The last question, however, was just loud enough. While she was distracted by her own need to know who he is, she kept an eye on him the entire time and had just enough wits about her to realize what happened when he hefted the short spear in his hand as if to throw it and looked toward her, calling out, “Asai? Asai verix pason?”
She sighed and hissed as quietly as possible. Not only did he possibly know where she was, he apparently spoke ancient Imperial. Hoping that the shield was no lie, she carefully raised her hands and stood up. “Asai!” She called out in what she knew of ancient Imperial, though it was clear ther her native tongue was accenting her quite a bit. “I am known as Hind, daughter of Iqbal, archer and scientist! Are you of the esteemed and honorable Legions?”
The man lowered his spear slowly. “I am Preatorius, by the name of Caillus of the House of Vortix. Where am I?” She crept closer, keeping her hands clear of her belt and pack. He was a good looking man, with a thin dusting of facial hair and a strong face tempered by compassion and…something else. His skin looked fresh. New. As if he was still a child, yet the size of a man.
“You are in the Boneyard,” she said, trying her best to stay in his language but having to use Low Flendish for the Boneyard itself. “An ancient battlefield where the esteemed and honorable Legions did march against the Unholy Host in the name of our Warden, may she watch over us all.”
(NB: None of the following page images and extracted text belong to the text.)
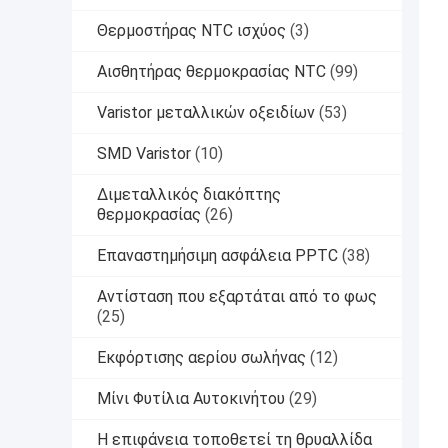
Θερμοστήρας NTC ισχύος
(3)
Αισθητήρας θερμοκρασίας NTC
(99)
Varistor μεταλλικών οξειδίων
(53)
SMD Varistor
(10)
Διμεταλλικός διακόπτης
θερμοκρασίας
(26)
Επαναστημήσιμη ασφάλεια PPTC
(38)
Αντίσταση που εξαρτάται από το φως
(25)
Εκφόρτισης αερίου σωλήνας
(12)
Μίνι Φυτίλια Αυτοκινήτου
(29)
Η επιφάνεια τοποθετεί τη θρυαλλίδα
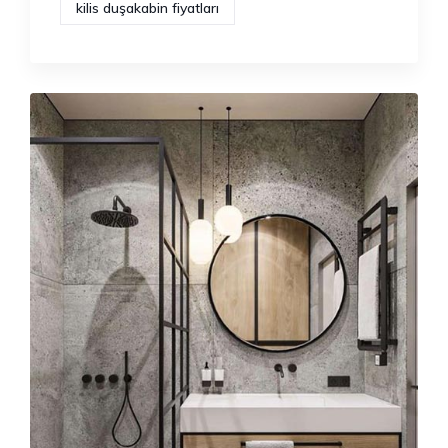
kilis duşakabin fiyatları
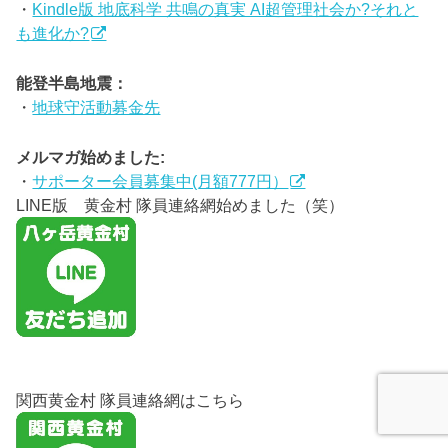
・
Kindle版 地底科学 共鳴の真実 AI超管理社会か?それと
も進化か?
能登半島地震：
・
地球守活動募金先
メルマガ始めました:
・
サポーター会員募集中(月額777円）
LINE版 黄金村 隊員連絡網始めました（笑）
関西黄金村 隊員連絡網はこちら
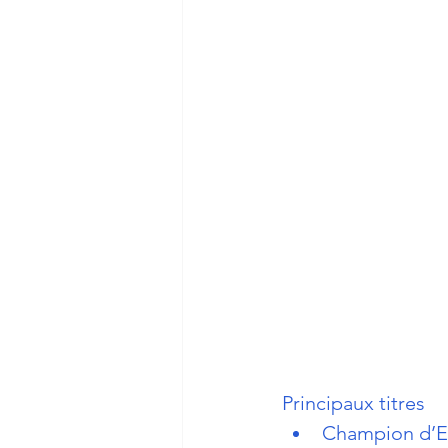
Principaux titres 
Champion d’Eur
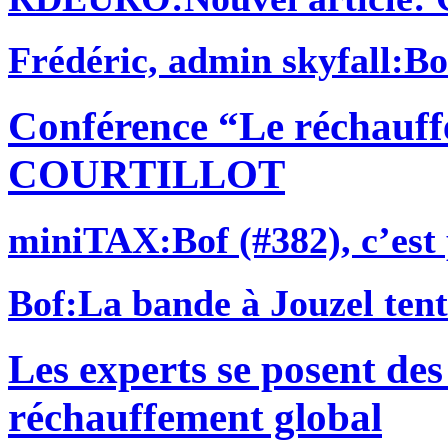
Frédéric, admin skyfall
:Bo
Conférence “Le réchauff
COURTILLOT
miniTAX
:Bof (#382), c’est
Bof
:La bande à Jouzel tent
Les experts se posent des
réchauffement global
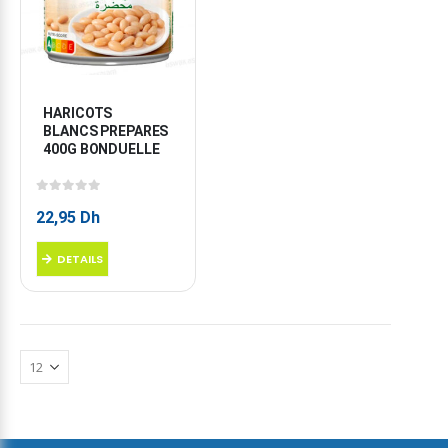
HARICOTS 
BLANCS PREPARES 
400G BONDUELLE
0
sur 5
22,95
Dh
DETAILS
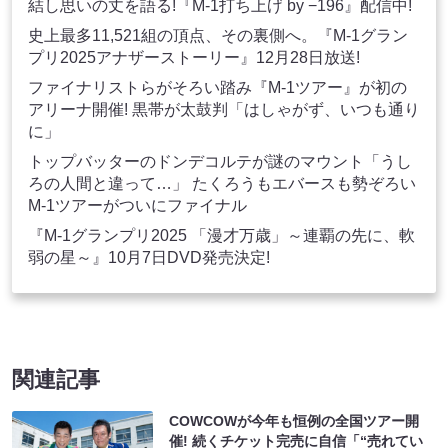
結し思いの丈を語る!『M-1打ち上げ by −196』配信中!
史上最多11,521組の頂点、その裏側へ。『M-1グラン
プリ2025アナザーストーリー』12月28日放送!
ファイナリストらがそろい踏み『M-1ツアー』が初の
アリーナ開催! 黒帯が太鼓判「はしゃがず、いつも通り
に」
トップバッターのドンデコルテが謎のマウント「うし
ろの人間と違って…」 たくろうもエバースも勢ぞろい
M-1ツアーがついにファイナル
『M-1グランプリ2025 「漫才万歳」～連覇の先に、軟
弱の星～』10月7日DVD発売決定!
関連記事
COWCOWが今年も恒例の全国ツアー開
催! 続くチケット完売に自信「“売れてい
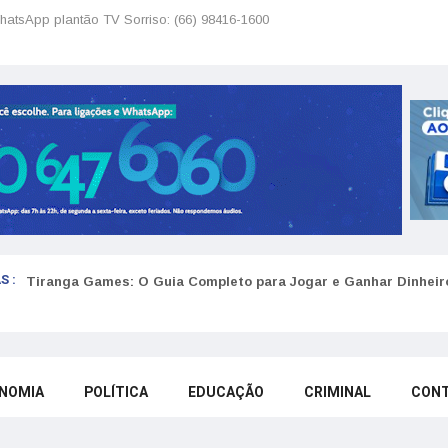
hatsApp plantão TV Sorriso: (66) 98416-1600
S :
Tiranga Games: O Guia Completo para Jogar e Ganhar Dinheir
NOMIA
POLÍTICA
EDUCAÇÃO
CRIMINAL
CON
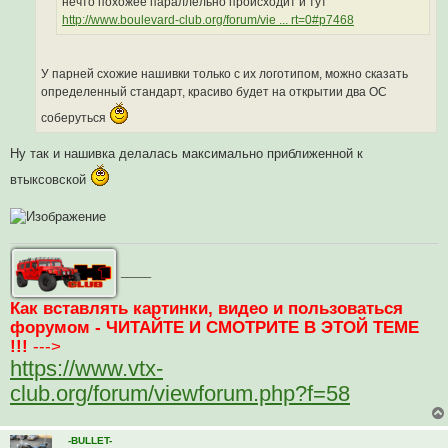
нечто похожее параллельно происходит и тут
н
http://www.boulevard-club.org/forum/vie ... rt=0#p7468
н
о
е
с
о
У парней схожие нашивки только с их логотипом, можно сказать
о
определенный стандарт, красиво будет на открытии два OC
б
щ
соберуться
е
н
и
Ну так и нашивка делалась максимально приближенной к
е
втыксовской
_____
Как вставлять картинки, видео и пользоваться
форумом - ЧИТАЙТЕ И СМОТРИТЕ В ЭТОЙ ТЕМЕ
!!!
--->
https://www.vtx-
club.org/forum/viewforum.php?f=58
-BULLET-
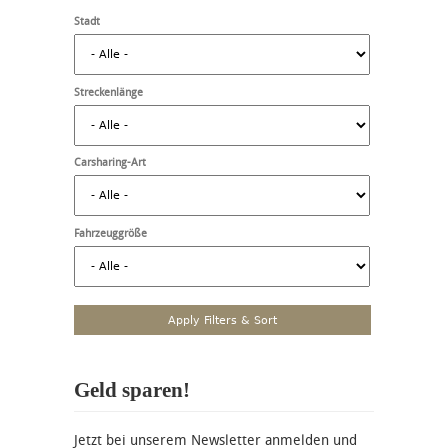
Stadt
Streckenlänge
Carsharing-Art
Fahrzeuggröße
Geld sparen!
Jetzt bei unserem Newsletter anmelden und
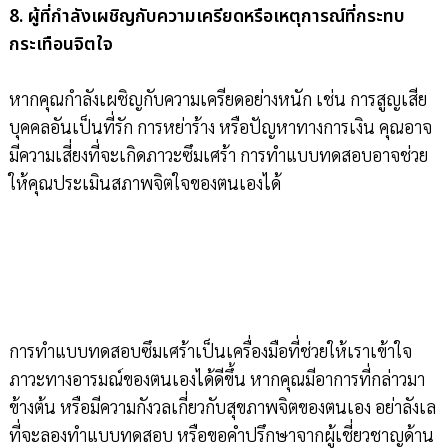
8. ผู้ที่กำลังเผชิญกับความเครียดหรือเหตุการณ์ที่กระทบ
กระเทือนจิตใจ
หากคุณกำลังเผชิญกับความเครียดอย่างหนัก เช่น การสูญเสีย
บุคคลอันเป็นที่รัก การหย่าร้าง หรือปัญหาทางการเงิน คุณอาจ
มีความเสี่ยงที่จะเกิดภาวะซึมเศร้า การทำแบบทดสอบอาจช่วย
ให้คุณประเมินสภาพจิตใจของตนเองได้
การทำแบบทดสอบซึมเศร้าเป็นเครื่องมือที่ช่วยให้เราเข้าใจ
ภาวะทางอารมณ์ของตนเองได้ดีขึ้น หากคุณมีอาการที่กล่าวมา
ข้างต้น หรือมีความกังวลเกี่ยวกับสุขภาพจิตของตนเอง อย่าลังเล
ที่จะลองทำแบบทดสอบ หรือขอคำปรึกษาจากผู้เชี่ยวชาญด้าน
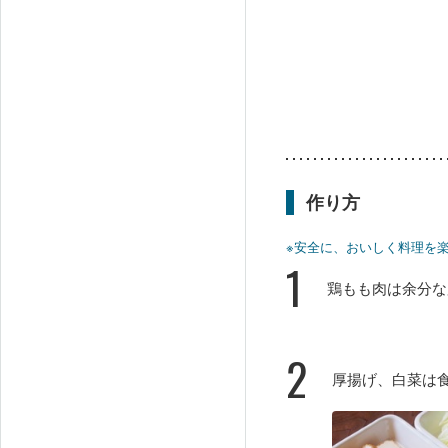
作り方
※安全に、おいしく料理を
1
鶏もも肉は余分な
2
厚揚げ、白菜は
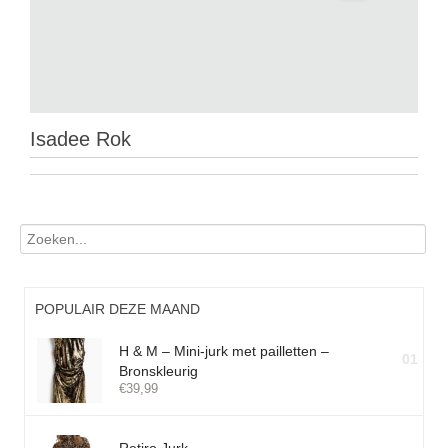
Isadee Rok
POPULAIR DEZE MAAND
H & M – Mini-jurk met pailletten –
01
Bronskleurig
€
39,99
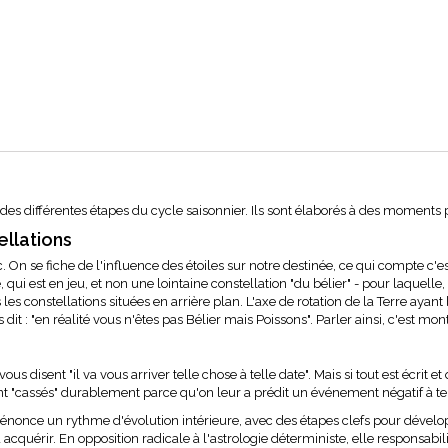
es différentes étapes du cycle saisonnier. Ils sont élaborés à des moments pr
ellations
c. On se fiche de l'influence des étoiles sur notre destinée, ce qui compte 
 qui est en jeu, et non une lointaine constellation "du bélier" - pour laquelle, 
 les constellations situées en arrière plan. L'axe de rotation de la Terre ayan
it : "en réalité vous n'êtes pas Bélier mais Poissons". Parler ainsi, c'est m
 disent "il va vous arriver telle chose à telle date". Mais si tout est écrit et
nt "cassés" durablement parce qu'on leur a prédit un événement négatif à tell
 énonce un rythme d'évolution intérieure, avec des étapes clefs pour dévelo
uérir. En opposition radicale à l'astrologie déterministe, elle responsabilis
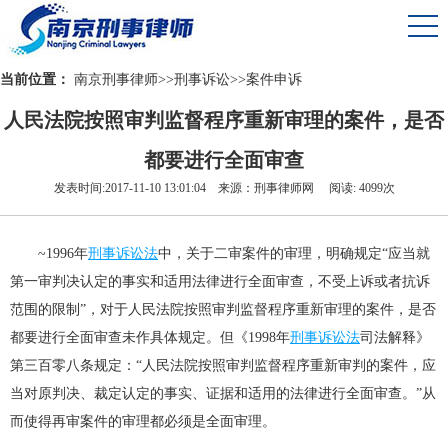
当前位置：
南京刑事律师
>>
刑事诉讼
>>
案件申诉
人民法院按照审判监督程序重新审理的案件，是否
都要进行全面审查
发表时间:2017-11-10 13:01:04 来源：刑事律师网 阅读: 4099次
~1996年
刑事诉讼法
中，关于二审案件的审理，明确规定“应当就
第一审判决认定的事实和适用法律进行全面审查，不受上诉或者抗诉
范围的限制”，对于人民法院按照审判监督程序重新审理的案件，是否
都要进行全面审查未作具体规定。但《1998年
刑事诉讼法
司法解释》
第三百零八条规定：“人民法院按照审判监督程序重新审判的案件，应
当对原判决、裁定认定的事实、证据和适用的法律进行全面审查。”从
而使得再审案件的审理都必须是全面审理。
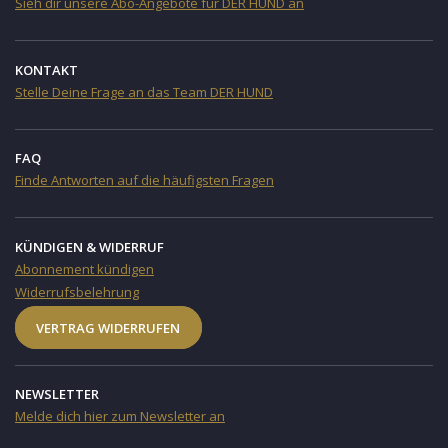
Sieh dir unsere Abo-Angebote für DER HUND an
KONTAKT
Stelle Deine Frage an das Team DER HUND
FAQ
Finde Antworten auf die häufigsten Fragen
KÜNDIGEN & WIDERRUF
Abonnement kündigen
Widerrufsbelehrung
VERTRAG WIDERRUFEN
NEWSLETTER
Melde dich hier zum Newsletter an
He looked around slowly, eyes tracing the escarpment then looking back to the south west, to the forest that made up the barrier of Estra and Flendar. “This is Syvaius? This is what remains of the fertile plains of the Sylvan host?”
She cocked her head to one side. “Sir honorable and noble Judge, what year is it?”
He chuckled softly, “That is simple, it is the three-hundred and forty-seventh year since the descent of the Warden.”
She shook her head slowly. “You may want to sit, honorable and noble Judge. For it has been nearly six hundred years since then.”